The three candidates said they support a mixed-use project at the train station, adding roundabouts if traffic studies deem them appropriate, continuing the city’s path of environmental sustainability and seeking private/public partnerships for development.
They also all agree with a recent council decision to continue working with the California Coastal Commission to secure a local coastal plan and find a compromise that will allow bluff-top homeowners to protect their property with sea walls.
As part of a unanimous council decision to ban the use of plastic bags, Heebner said the new law is meant to change people’s behavior and not hurt businesses. She said when the city banned smoking others said it would hurt businesses but just the opposite occurred.
Zahn said he supports the new law but believes the 10-cent charge for paper bags should have been phased in with better education.
The issue was included in a two-part question and Zito ran out of time to answer it.
Attendees could ask questions of all candidates or just one or two. Only one was directed to Heebner, asking why she would oppose an upscale boutique hotel.
Heebner said she supports such a business but only in the right location, such as the train station, and not on the Gateway site on Coast Highway 101, where one was one proposed.
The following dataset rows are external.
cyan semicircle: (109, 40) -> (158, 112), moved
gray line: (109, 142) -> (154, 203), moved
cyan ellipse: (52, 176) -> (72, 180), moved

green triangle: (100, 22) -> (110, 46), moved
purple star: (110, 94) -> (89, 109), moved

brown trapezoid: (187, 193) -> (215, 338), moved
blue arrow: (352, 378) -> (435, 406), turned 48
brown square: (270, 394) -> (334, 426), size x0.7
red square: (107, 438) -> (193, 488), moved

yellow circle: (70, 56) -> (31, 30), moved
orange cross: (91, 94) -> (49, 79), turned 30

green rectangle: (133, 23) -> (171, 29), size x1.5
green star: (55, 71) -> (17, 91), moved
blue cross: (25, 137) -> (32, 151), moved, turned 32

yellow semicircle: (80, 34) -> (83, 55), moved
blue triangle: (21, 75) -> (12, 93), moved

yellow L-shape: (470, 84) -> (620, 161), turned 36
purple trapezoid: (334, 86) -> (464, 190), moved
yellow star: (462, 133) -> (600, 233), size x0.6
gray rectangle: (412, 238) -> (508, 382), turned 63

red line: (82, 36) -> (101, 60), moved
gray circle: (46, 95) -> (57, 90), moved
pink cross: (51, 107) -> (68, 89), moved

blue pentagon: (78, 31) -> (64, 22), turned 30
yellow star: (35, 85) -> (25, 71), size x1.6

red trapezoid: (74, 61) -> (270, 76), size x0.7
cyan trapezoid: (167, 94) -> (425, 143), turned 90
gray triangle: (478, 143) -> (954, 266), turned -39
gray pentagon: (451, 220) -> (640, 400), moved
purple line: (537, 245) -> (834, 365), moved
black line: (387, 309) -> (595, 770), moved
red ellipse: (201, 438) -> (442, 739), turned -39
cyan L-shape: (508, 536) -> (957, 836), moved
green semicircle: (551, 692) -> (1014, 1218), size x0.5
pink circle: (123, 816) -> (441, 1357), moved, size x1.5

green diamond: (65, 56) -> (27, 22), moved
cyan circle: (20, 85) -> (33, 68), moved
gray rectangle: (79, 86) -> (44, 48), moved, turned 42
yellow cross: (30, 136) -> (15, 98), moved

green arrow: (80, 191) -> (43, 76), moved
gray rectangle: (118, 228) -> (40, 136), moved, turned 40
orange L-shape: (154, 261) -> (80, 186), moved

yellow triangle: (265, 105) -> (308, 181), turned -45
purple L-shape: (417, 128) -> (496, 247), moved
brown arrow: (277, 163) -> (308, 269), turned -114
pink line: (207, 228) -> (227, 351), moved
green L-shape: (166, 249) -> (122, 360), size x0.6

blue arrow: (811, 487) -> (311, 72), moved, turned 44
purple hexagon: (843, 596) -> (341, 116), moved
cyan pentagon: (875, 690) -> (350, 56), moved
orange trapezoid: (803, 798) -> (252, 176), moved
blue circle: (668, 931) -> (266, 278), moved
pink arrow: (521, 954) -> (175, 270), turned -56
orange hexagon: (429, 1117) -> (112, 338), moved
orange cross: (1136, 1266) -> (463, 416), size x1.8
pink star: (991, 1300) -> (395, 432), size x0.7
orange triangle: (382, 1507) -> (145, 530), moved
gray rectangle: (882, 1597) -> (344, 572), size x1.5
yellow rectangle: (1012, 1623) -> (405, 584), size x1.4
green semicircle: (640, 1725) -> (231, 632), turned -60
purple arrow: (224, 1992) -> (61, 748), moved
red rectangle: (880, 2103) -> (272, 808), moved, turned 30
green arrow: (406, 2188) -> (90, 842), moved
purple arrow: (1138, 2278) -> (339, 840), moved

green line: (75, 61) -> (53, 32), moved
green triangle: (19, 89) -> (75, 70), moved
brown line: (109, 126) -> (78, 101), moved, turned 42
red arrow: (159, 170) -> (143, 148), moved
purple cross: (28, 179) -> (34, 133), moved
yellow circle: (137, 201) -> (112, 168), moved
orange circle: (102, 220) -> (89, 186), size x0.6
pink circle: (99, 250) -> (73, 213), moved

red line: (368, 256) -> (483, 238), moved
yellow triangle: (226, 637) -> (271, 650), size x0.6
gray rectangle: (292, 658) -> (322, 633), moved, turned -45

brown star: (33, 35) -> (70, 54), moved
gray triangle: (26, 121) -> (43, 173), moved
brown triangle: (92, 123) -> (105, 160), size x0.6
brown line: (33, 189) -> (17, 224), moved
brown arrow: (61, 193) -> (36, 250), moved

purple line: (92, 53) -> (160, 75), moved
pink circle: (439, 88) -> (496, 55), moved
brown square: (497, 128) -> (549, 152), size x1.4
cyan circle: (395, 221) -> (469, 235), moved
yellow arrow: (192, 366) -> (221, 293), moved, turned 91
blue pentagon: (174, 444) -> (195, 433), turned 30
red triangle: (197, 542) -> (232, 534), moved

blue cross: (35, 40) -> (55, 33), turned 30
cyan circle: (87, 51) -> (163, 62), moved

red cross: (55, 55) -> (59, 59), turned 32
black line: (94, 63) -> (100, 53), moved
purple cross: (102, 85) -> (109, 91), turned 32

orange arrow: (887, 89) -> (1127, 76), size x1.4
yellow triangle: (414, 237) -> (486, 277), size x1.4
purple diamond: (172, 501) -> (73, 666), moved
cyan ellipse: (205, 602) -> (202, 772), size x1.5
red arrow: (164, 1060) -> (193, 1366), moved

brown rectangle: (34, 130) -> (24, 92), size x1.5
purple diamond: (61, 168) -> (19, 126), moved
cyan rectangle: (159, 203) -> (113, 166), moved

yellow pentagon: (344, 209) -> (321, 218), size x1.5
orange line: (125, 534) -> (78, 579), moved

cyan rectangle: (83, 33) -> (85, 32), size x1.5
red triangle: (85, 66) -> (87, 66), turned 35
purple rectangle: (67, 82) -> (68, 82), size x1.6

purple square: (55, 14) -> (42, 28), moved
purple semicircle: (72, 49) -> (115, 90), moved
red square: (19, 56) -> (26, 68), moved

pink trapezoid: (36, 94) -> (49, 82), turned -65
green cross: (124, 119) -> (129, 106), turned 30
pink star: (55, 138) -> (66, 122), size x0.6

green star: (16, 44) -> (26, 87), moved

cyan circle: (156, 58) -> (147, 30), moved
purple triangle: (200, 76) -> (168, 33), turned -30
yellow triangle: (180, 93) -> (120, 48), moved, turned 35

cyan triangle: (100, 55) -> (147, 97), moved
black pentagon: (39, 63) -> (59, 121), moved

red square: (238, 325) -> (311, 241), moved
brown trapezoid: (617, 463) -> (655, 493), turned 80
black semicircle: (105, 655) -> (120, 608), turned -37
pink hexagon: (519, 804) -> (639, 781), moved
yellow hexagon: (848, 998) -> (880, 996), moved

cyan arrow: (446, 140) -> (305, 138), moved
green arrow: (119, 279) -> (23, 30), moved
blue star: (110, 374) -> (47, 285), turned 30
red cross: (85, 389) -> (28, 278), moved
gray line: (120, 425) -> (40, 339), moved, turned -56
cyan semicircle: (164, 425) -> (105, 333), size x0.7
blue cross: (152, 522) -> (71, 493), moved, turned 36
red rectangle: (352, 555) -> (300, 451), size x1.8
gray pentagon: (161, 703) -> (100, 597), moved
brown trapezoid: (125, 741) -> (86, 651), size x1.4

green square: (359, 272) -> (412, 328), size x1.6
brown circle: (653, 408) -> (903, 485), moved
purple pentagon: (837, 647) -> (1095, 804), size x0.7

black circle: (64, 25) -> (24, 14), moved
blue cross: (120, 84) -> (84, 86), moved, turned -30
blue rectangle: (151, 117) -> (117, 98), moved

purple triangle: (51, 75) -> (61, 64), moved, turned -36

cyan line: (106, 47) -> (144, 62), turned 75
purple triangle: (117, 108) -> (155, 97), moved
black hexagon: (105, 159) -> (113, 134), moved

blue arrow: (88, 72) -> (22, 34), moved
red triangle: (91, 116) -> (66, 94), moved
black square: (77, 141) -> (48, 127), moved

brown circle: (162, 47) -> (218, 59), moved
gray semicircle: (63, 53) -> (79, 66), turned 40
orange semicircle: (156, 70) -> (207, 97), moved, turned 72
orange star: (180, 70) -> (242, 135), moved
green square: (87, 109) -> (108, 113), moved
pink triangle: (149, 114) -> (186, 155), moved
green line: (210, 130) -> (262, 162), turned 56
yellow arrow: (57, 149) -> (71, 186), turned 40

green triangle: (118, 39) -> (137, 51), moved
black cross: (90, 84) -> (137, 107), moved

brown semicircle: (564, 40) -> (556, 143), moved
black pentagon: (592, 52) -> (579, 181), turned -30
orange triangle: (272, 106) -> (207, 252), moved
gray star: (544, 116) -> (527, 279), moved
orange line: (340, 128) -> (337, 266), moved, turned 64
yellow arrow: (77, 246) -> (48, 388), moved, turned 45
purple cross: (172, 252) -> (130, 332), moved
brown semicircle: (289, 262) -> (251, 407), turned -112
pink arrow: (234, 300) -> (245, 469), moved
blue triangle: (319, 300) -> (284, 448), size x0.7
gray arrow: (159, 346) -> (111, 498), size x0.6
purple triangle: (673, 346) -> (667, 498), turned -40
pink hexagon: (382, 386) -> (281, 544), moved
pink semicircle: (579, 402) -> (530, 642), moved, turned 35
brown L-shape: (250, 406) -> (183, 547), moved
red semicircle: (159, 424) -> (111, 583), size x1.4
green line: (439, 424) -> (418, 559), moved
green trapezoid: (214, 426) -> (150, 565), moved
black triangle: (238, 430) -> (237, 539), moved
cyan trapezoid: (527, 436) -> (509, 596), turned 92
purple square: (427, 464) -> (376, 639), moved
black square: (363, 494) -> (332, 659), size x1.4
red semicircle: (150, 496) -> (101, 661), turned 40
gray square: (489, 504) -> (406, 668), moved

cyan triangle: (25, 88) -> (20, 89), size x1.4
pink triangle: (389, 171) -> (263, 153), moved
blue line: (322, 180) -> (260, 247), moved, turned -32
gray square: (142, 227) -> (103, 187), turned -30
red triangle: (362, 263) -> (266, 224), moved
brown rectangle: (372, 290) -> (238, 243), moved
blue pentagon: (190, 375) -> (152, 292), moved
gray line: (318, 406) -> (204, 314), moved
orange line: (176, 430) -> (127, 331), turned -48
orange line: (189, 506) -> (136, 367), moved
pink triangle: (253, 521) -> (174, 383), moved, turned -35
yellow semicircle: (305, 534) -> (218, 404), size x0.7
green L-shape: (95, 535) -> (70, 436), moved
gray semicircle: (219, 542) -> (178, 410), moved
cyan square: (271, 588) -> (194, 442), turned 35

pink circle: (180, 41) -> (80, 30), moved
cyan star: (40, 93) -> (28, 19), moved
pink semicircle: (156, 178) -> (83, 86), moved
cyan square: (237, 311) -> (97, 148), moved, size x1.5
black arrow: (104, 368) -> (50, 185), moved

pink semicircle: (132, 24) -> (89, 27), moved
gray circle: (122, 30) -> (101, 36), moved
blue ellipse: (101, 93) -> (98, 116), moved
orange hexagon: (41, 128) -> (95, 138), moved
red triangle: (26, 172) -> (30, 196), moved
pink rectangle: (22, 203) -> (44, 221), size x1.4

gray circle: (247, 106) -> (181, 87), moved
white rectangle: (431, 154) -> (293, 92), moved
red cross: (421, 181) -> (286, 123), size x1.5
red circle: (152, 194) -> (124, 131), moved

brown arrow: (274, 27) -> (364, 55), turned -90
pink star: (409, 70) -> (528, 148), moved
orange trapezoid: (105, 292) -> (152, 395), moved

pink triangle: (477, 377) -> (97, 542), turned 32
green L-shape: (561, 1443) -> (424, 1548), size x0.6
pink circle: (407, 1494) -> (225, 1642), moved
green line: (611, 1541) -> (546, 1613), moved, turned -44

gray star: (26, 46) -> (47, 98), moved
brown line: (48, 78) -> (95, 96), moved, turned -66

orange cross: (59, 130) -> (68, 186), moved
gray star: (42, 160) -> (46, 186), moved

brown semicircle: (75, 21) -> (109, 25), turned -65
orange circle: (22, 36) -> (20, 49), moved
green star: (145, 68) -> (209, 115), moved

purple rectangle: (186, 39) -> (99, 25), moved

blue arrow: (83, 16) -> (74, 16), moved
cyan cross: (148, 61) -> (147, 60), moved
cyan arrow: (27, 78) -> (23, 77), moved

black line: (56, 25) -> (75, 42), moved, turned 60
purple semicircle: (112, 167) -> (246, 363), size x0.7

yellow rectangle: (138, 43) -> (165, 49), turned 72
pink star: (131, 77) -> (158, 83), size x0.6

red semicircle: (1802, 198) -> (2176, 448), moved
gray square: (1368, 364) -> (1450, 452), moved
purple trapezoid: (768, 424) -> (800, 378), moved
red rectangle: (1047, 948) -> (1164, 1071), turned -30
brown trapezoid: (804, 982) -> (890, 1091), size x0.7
“I am not anti-business,” she said. “I do not know where this comes from. I shop, you guys. I like to shop.”
About 150 people attended the forum, which was hosted by the city’s Clean & Green Committee, moderated by the League of Women Voters North County San Diego and co-sponsored by the Solana Homeowners Association Group.
In their press release, Driver, Frankel and Powell stated they are seeking organizations that “have not already endorsed candidates to sponsor a forum where all six candidates can discuss their positions on a broad range of issues facing Solana Beach.”
“We simply asked for assurances that topics like the city’s finances, traffic circulation and business regulations be discussed,” Frankel stated in the release.